Она крепко обняла его и покрыла его лицо поцелуями, в которых на этот раз не было ничего приглашающего в постель.

Алонсо обещал к следующему приезду в Саламанку изготовить для нее отдельную копию рукописи, а Консуэло заявила, что непременно прослушает в университете курс древнееврейского языка.

— Так ты привлечешь к себе лишнее внимание, — возразил Алонсо. — Слишком уж ты яркая личность, чтобы остаться незаметной в большой аудитории. У людей может возникнуть вопрос, почему из всех дисциплин, преподаваемых в этом саду знаний, тебя заинтересовал именно еврейский язык. И это в те времена, когда людей жгут на кострах по одному лишь подозрению в интересе к иудаизму. Лучше попроси нашего друга Рохаса или дона Антонио раздобыть тебе грамматику и разберись с буквами сама. С твоим умом ты сделаешь это без труда.

Консуэло согласилась с ним и обещала соблюдать осторожность.
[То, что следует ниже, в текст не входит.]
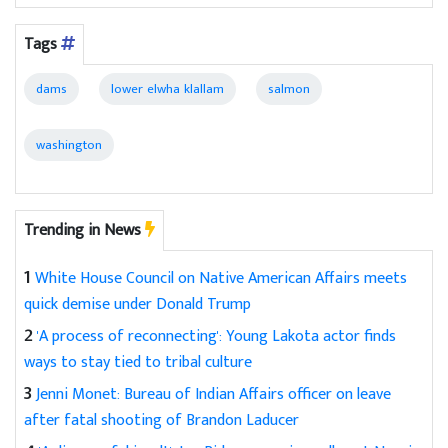
Tags
dams
lower elwha klallam
salmon
washington
Trending in News
1
White House Council on Native American Affairs meets
quick demise under Donald Trump
2
'A process of reconnecting': Young Lakota actor finds
ways to stay tied to tribal culture
3
Jenni Monet: Bureau of Indian Affairs officer on leave
after fatal shooting of Brandon Laducer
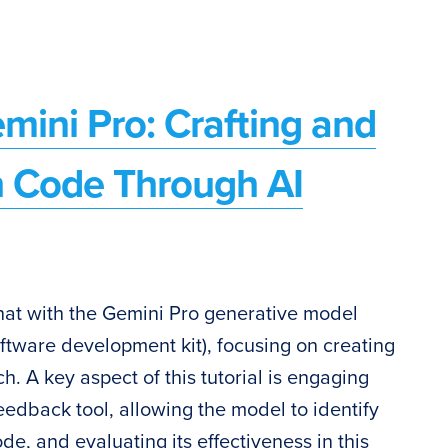
mini Pro: Crafting and
 Code Through AI
o chat with the Gemini Pro generative model
ftware development kit), focusing on creating
h. A key aspect of this tutorial is engaging
eedback tool, allowing the model to identify
de, and evaluating its effectiveness in this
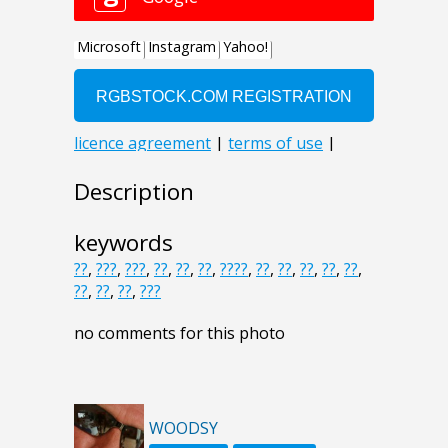
Description
keywords
??
,
???
,
???
,
??
,
??
,
??
,
????
,
??
,
??
,
??
,
??
,
??
,
??
,
??
,
??
,
???
no comments for this photo
WOODSY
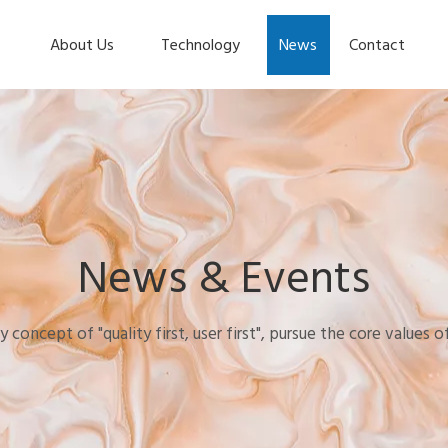
About Us
Technology
News
Contact
News & Events
y concept of "quality first, user first", pursue the core values 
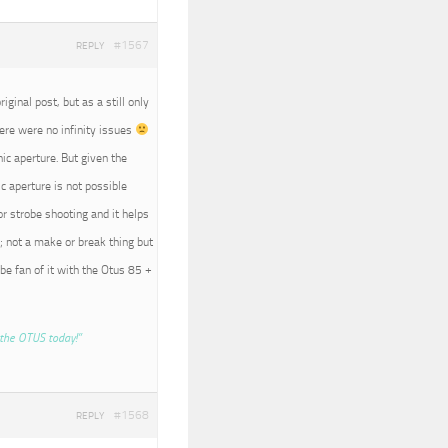
#1567
REPLY
iginal post, but as a still only
here were no infinity issues
nic aperture. But given the
c aperture is not possible
r strobe shooting and it helps
; not a make or break thing but
 be fan of it with the Otus 85 +
the OTUS today!”
#1568
REPLY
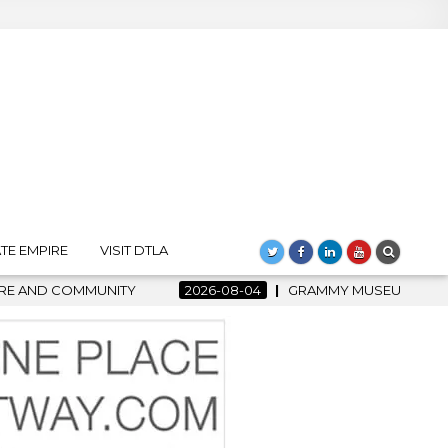
TE EMPIRE
VISIT DTLA
Y
2026-08-04
GRAMMY MUSEUM SPOTLIGHT WELCOMES CO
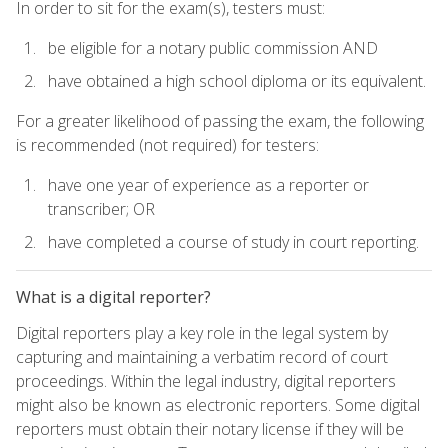
In order to sit for the exam(s), testers must:
be eligible for a notary public commission AND
have obtained a high school diploma or its equivalent.
For a greater likelihood of passing the exam, the following
is recommended (not required) for testers:
have one year of experience as a reporter or
transcriber; OR
have completed a course of study in court reporting.
What is a digital reporter?
Digital reporters play a key role in the legal system by
capturing and maintaining a verbatim record of court
proceedings. Within the legal industry, digital reporters
might also be known as electronic reporters. Some digital
reporters must obtain their notary license if they will be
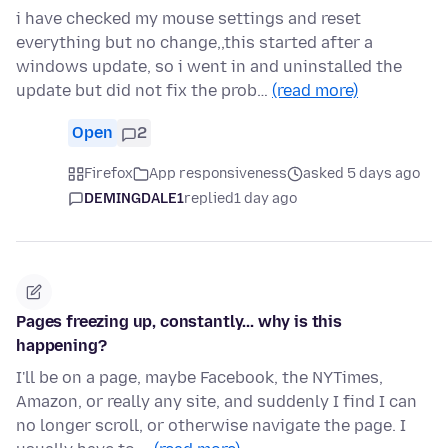
i have checked my mouse settings and reset
everything but no change,,this started after a
windows update, so i went in and uninstalled the
update but did not fix the prob…
(read more)
Open
2
Firefox
App responsiveness
asked 5 days ago
DEMINGDALE1
replied
1 day ago
Pages freezing up, constantly... why is this
happening?
I'll be on a page, maybe Facebook, the NYTimes,
Amazon, or really any site, and suddenly I find I can
no longer scroll, or otherwise navigate the page. I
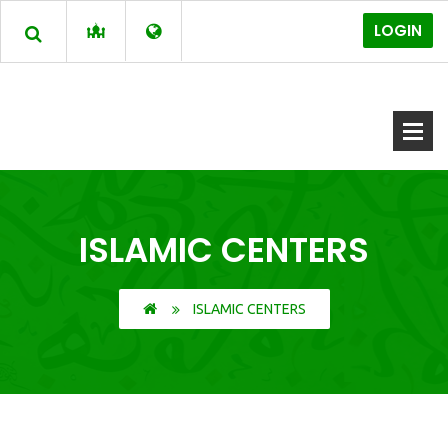
LOGIN
ISLAMIC CENTERS
ISLAMIC CENTERS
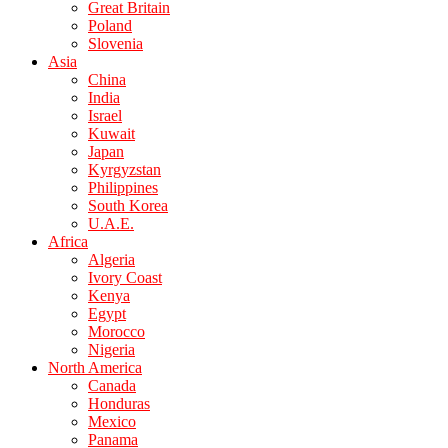
Great Britain
Poland
Slovenia
Asia
China
India
Israel
Kuwait
Japan
Kyrgyzstan
Philippines
South Korea
U.A.E.
Africa
Algeria
Ivory Coast
Kenya
Egypt
Morocco
Nigeria
North America
Canada
Honduras
Mexico
Panama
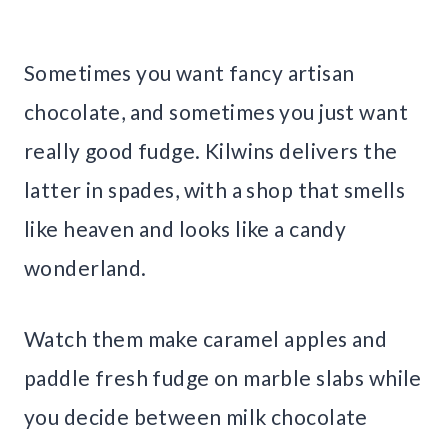
Sometimes you want fancy artisan
chocolate, and sometimes you just want
really good fudge. Kilwins delivers the
latter in spades, with a shop that smells
like heaven and looks like a candy
wonderland.
Watch them make caramel apples and
paddle fresh fudge on marble slabs while
you decide between milk chocolate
Через несколько дней был четверг, и Алонсо вспомнил, что в этот день недели Антонио де Небриха регулярно посещает типографию. Он отправился туда и попросил, чтобы дону Антонию доложили о его приходе. Небриха тут же вышел из своего кабинета, обнял гостя и провел его внутрь на виду у всех работников.

Разговор был приятным. Они уже не раз встречались в литературном кружке Консуэло, и это сделало их своего рода единомышленниками. Алонсо рассказывал своему именитому собеседнику о деде Ибрагиме, о книгах на разных языках, которые проходили через его и деда книжную лавку, о долгих разговорах Ибрагима с образованным визирем Абдель-Маликом, об успешном торговом доме Хосе Гарделя в Кордове, о своей мечте торговать книгами здесь, в университетском городе Саламанке, и о намерении дяди помочь ему деньгами в этом предприятии.
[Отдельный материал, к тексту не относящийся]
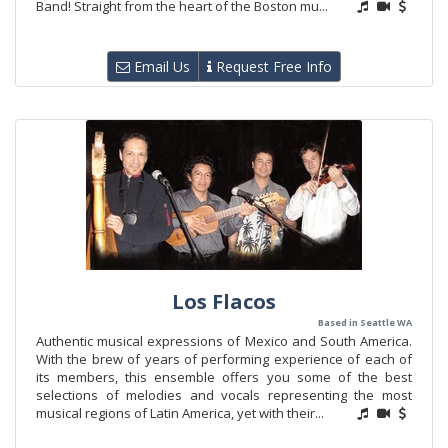
Band! Straight from the heart of the Boston mu...
Email Us
Request Free Info
Los Flacos
Based in Seattle WA
Authentic musical expressions of Mexico and South America.
With the brew of years of performing experience of each of
its members, this ensemble offers you some of the best
selections of melodies and vocals representing the most
musical regions of Latin America, yet with their...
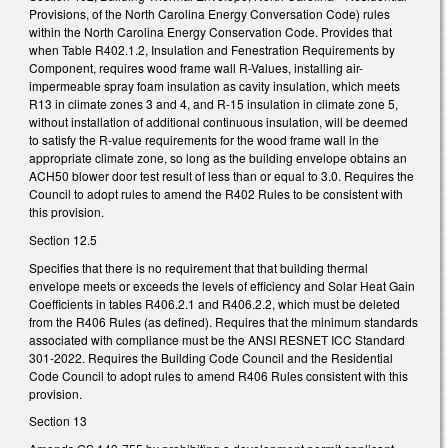
Provisions, of the North Carolina Energy Conversation Code) rules
within the North Carolina Energy Conservation Code. Provides that
when Table R402.1.2, Insulation and Fenestration Requirements by
Component, requires wood frame wall R-Values, installing air-
impermeable spray foam insulation as cavity insulation, which meets
R13 in climate zones 3 and 4, and R-15 insulation in climate zone 5,
without installation of additional continuous insulation, will be deemed
to satisfy the R-value requirements for the wood frame wall in the
appropriate climate zone, so long as the building envelope obtains an
ACH50 blower door test result of less than or equal to 3.0. Requires the
Council to adopt rules to amend the R402 Rules to be consistent with
this provision.
Section 12.5
Specifies that there is no requirement that that building thermal
envelope meets or exceeds the levels of efficiency and Solar Heat Gain
Coefficients in tables R406.2.1 and R406.2.2, which must be deleted
from the R406 Rules (as defined). Requires that the minimum standards
associated with compliance must be the ANSI RESNET ICC Standard
301-2022. Requires the Building Code Council and the Residential
Code Council to adopt rules to amend R406 Rules consistent with this
provision.
Section 13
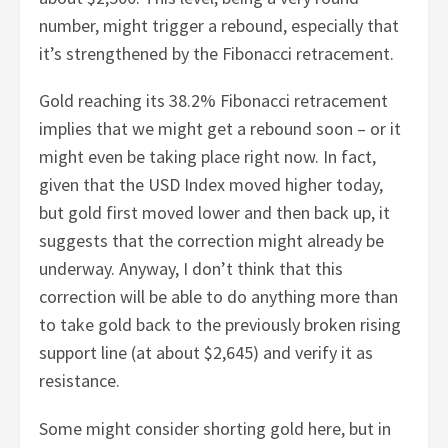
number, might trigger a rebound, especially that
it’s strengthened by the Fibonacci retracement.
Gold reaching its 38.2% Fibonacci retracement
implies that we might get a rebound soon – or it
might even be taking place right now. In fact,
given that the USD Index moved higher today,
but gold first moved lower and then back up, it
suggests that the correction might already be
underway. Anyway, I don’t think that this
correction will be able to do anything more than
to take gold back to the previously broken rising
support line (at about $2,645) and verify it as
resistance.
Some might consider shorting gold here, but in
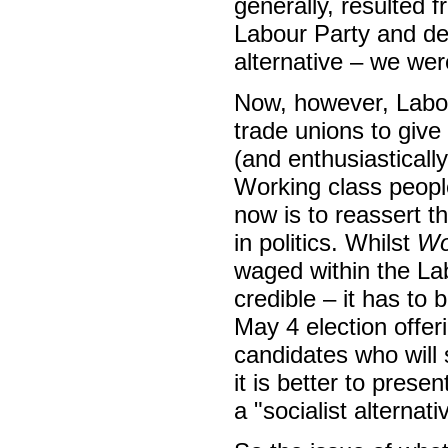
generally, resulted 
Labour Party and dec
alternative – we wer
Now, however, Labou
trade unions to give
(and enthusiastically)
Working class people 
now is to reassert th
in politics. Whilst
Wo
waged within the La
credible – it has to
May 4 election offer
candidates who will s
it is better to prese
a "socialist alternati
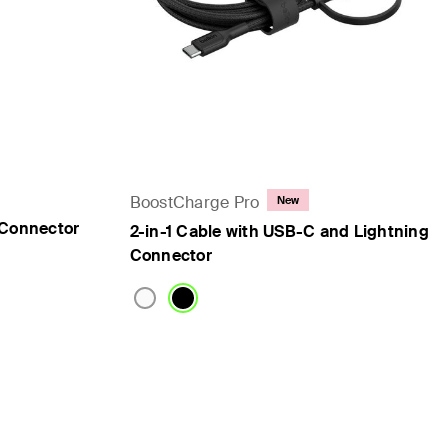
BoostCharge Pro
New
 Connector
2-in-1 Cable with USB-C and Lightning
Connector
Price:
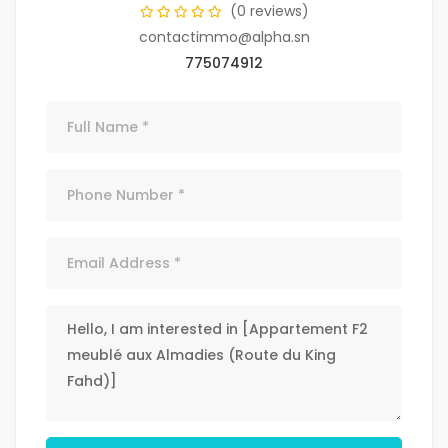
(0 reviews)
contactimmo@alpha.sn
775074912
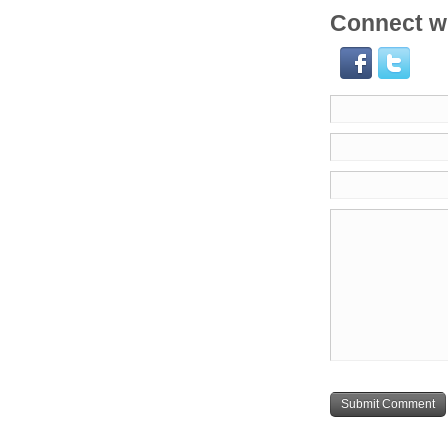
Connect wi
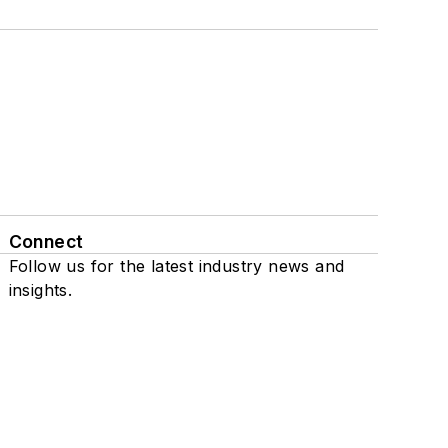
Connect
Follow us for the latest industry news and
insights.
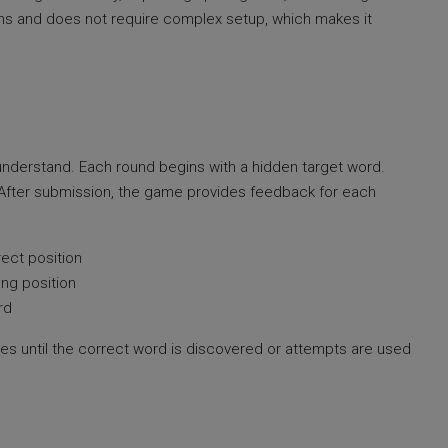
orms and does not require complex setup, which makes it
understand. Each round begins with a hidden target word.
. After submission, the game provides feedback for each
rect position
ong position
rd
ses until the correct word is discovered or attempts are used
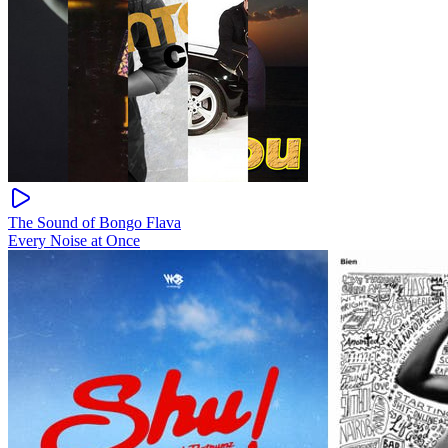
The Sound of Bongo Flava
Every Noise at Once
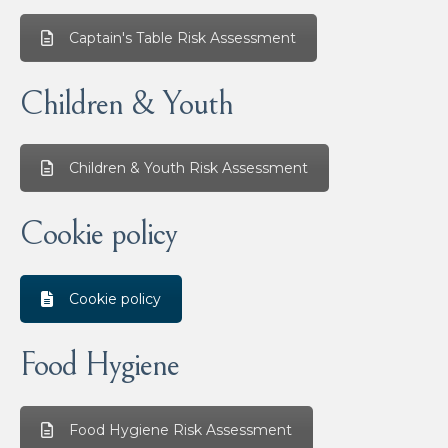
Captain's Table Risk Assessment
Children & Youth
Children & Youth Risk Assessment
Cookie policy
Cookie policy
Food Hygiene
Food Hygiene Risk Assessment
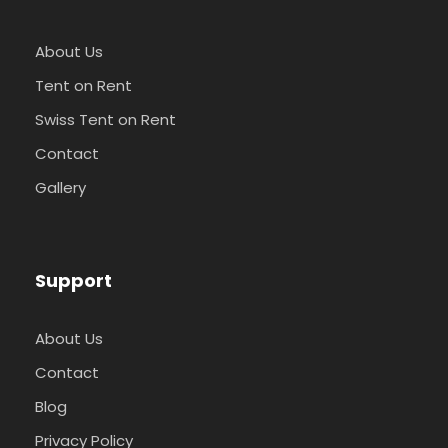
About Us
Tent on Rent
Swiss Tent on Rent
Contact
Gallery
Support
About Us
Contact
Blog
Privacy Policy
Небриха слушал его доброжелательно и с интересом и даже сказал, что кто-то однажды упоминал при нем гранадского книготорговца Ибрагима Алькади. Расспрашивал о конкретных трудах и авторах и, похоже, был очень доволен ответами собеседника.
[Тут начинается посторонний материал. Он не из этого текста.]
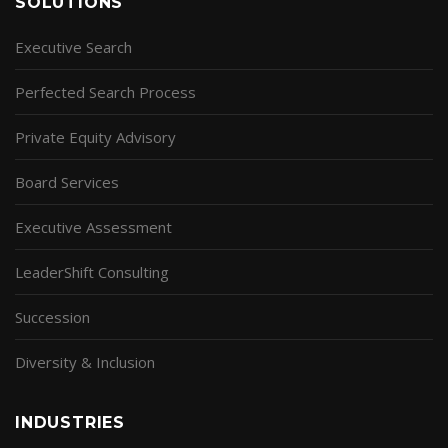
SOLUTIONS
Executive Search
Perfected Search Process
Private Equity Advisory
Board Services
Executive Assessment
LeaderShift Consulting
Succession
Diversity & Inclusion
INDUSTRIES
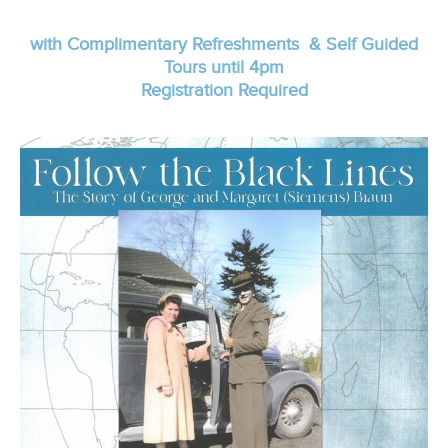
with Complimentary Refreshments & Self Guided
Tours until 4pm
Registration Required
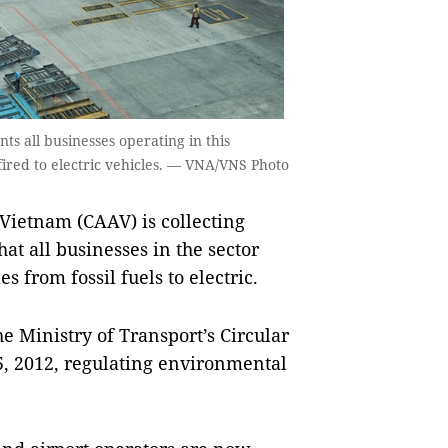
ts all businesses operating in this
-fired to electric vehicles. — VNA/VNS Photo
Vietnam (CAAV) is collecting
at all businesses in the sector
 from fossil fuels to electric.
e Ministry of Transport’s Circular
, 2012, regulating environmental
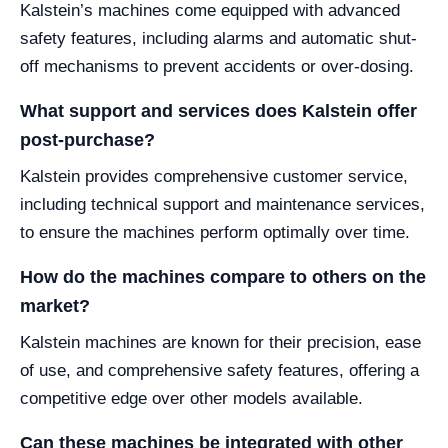
Kalstein’s machines come equipped with advanced
safety features, including alarms and automatic shut-
off mechanisms to prevent accidents or over-dosing.
What support and services does Kalstein offer
post-purchase?
Kalstein provides comprehensive customer service,
including technical support and maintenance services,
to ensure the machines perform optimally over time.
How do the machines compare to others on the
market?
Kalstein machines are known for their precision, ease
of use, and comprehensive safety features, offering a
competitive edge over other models available.
Can these machines be integrated with other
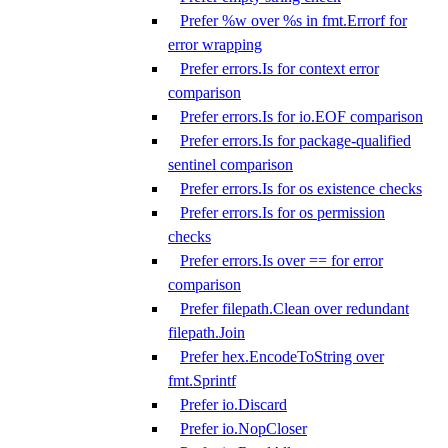
Prefer %w over %s in fmt.Errorf for
error wrapping
Prefer errors.Is for context error
comparison
Prefer errors.Is for io.EOF comparison
Prefer errors.Is for package-qualified
sentinel comparison
Prefer errors.Is for os existence checks
Prefer errors.Is for os permission
checks
Prefer errors.Is over == for error
comparison
Prefer filepath.Clean over redundant
filepath.Join
Prefer hex.EncodeToString over
fmt.Sprintf
Prefer io.Discard
Prefer io.NopCloser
Сам же он поделился с Алонсо своими взглядами на языки. По его мнению, образцом логичности, строгости и красоты являлась латынь, но это не означало, что современные народы должны отказаться от своих наречий. Напротив, дон Антонио был страстным сторонником узаконивания кастильской речи в качестве языка «всей Гиспании», как он выразился.